**** DATA RECORDS ****
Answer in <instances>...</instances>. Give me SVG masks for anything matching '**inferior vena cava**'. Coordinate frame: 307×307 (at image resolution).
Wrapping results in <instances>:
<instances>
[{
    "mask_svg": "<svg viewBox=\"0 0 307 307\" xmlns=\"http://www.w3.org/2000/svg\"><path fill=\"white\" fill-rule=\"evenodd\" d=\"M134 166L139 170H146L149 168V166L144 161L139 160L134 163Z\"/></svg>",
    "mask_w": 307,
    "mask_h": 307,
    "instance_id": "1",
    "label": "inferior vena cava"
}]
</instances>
****
▶ YOUR GOAL
All of the entries above need to be printed again exactly.

▶ WRITTEN RESPONSE
Answer in <instances>...</instances>. Give me SVG masks for anything matching '**inferior vena cava**'. Coordinate frame: 307×307 (at image resolution).
Wrapping results in <instances>:
<instances>
[{
    "mask_svg": "<svg viewBox=\"0 0 307 307\" xmlns=\"http://www.w3.org/2000/svg\"><path fill=\"white\" fill-rule=\"evenodd\" d=\"M134 166L139 170H146L149 168V166L144 161L139 160L134 163Z\"/></svg>",
    "mask_w": 307,
    "mask_h": 307,
    "instance_id": "1",
    "label": "inferior vena cava"
}]
</instances>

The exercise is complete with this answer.